Keith Rankin: IRD could be simpler and not need new IT system

Almost every New Zealand taxpayer or beneficiary receives something back from a government agency.  Photo / Janna Dixon
Almost every New Zealand taxpayer or beneficiary receives something back from a government agency. Photo / Janna Dixon

In the wake of the Novopay debacle and other underwhelming government IT projects, Inland Revenue is embarking on the biggest project yet. It is required to be on a multi-billion dollar scale, according to Revenue Minister Peter Dunne, because "IRD's functions had changed".

Inland Revenue certainly does far more than collect taxes. The completion of this IT behemoth will ensure that it continues to do far more than a government revenue collection agency should do. Philosophically, I (and many others) favour a small IRD.

Now is the time to question the IRD's enlarged functions. In the 1970s, the New Zealand taxation system moved firmly to taxation on an individual rather than family basis. This approach is generally accepted by libertarians and tax professionals to be more equitable and more efficient. After the 1978 income tax changes, NZ's system was unusually simple and almost fully individualised.

The 1970s also saw major changes in the social welfare "benefit" system, with expanded entitlements implemented after the 1972 McCarthy Report, and then National Superannuation in 1976. These payments were managed by the Department of Social Welfare (DSW). This agency is now Work and Income (Winz), an operational unit attached to the Ministry of Social Development.

Thus, in the early 1980s, we had a simplified individual-based collection agency (IRD), and an expanded but simply structured agency (DSW) managing family-based transfer payments and retirement dividends.

This all changed in October 1986 with the introduction of "Family Support", a system of means-tested family benefits that were called "tax credits" and were handed over to the collection agency (IRD) rather than to the payments agency.

This change made the IRD into a competing payments agency, and reversed the trend for the IRD to deal with their clients on a strictly individual basis. Two competing government agencies were collecting substantial data on their clients' family circumstances.

The complications for the IRD expanded in 1992 with the introduction of the "Child Support" system, and the commencement of the Student Loan scheme. It was also in the 1990s that the DSW became Winz.

Child Support became an administratively complex compliance scheme for the IRD, in which levies were deducted from liable parents and payments made either to custodial parents or, as benefit recovery, to Winz.
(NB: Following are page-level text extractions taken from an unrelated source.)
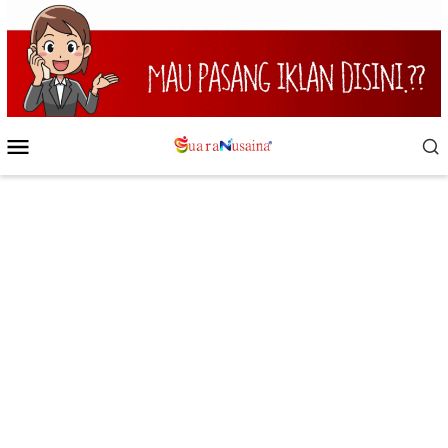
Loncat
ke
konten
Menu
Mobile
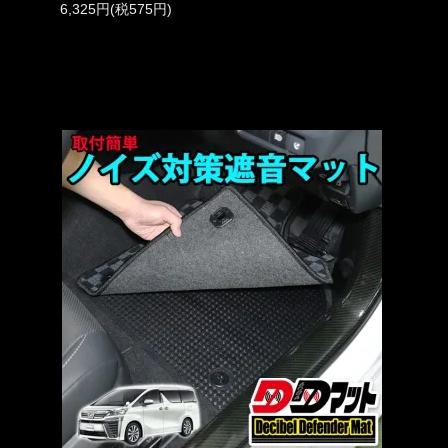
6,325円(税575円)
Student loan repayments became unnecessarily complex, despite the IRD's role being quite straightforward, managing repayments as an additional income tax.

A rationalisation of the activities of the IRD and Winz will make the new IT behemoth unnecessary. The Ministry of Education should be involved.

The principle would be that Inland Revenue deals solely with all tax-resident individuals, while Work and Income deals with households requiring help. Thus the IRD would collect taxes, and pay individual benefits that neither require the gathering of information about other related people nor information about how many hours a person works.

The kinds of information the IRD would need are the ages of their clients, their income histories, and the level of their debts to other government agencies. The IRD would pay Superannuation. And Inland Revenue could manage the collection of student loan repayments, and parent liabilities.

Further, by adopting the Basic Income Flat Tax (Bift) approach to tax accounting, the computing requirements of the IRD diminish by a magnitude. Almost every New Zealand taxpayer or beneficiary receives something back from a government agency, be it an income tax discount on the first $70,000 of earnings, a student allowance, a family "tax credit", a pension, or an unemployment benefit. Bift, in today's context, would account for all income tax at a flat rate of 33 per cent, and treat the first $9000 of tax discounts or individual benefits as a basic income (or public equity benefit).

Tax evasion and "legitimate tax avoidance" (Peter Dunne's infamous expression) are difficult to perpetrate under a flat tax regime. With simplified accounting, we do not need IT behemoths to deal to these moral hazards.

Conditional payments - in particular those affected by family circumstance, unemployment or disability - would be funded by Winz. Thus only Winz should keep records of family relationships, and most New Zealanders would not need to be clients of Winz. If the IRD sticks to its individualist ethos and adopts the simplest form of tax accounting, then it has no need for a computer system on the scale of that proposed.

Keith Rankin teaches economics at Unitec Institute of Technology.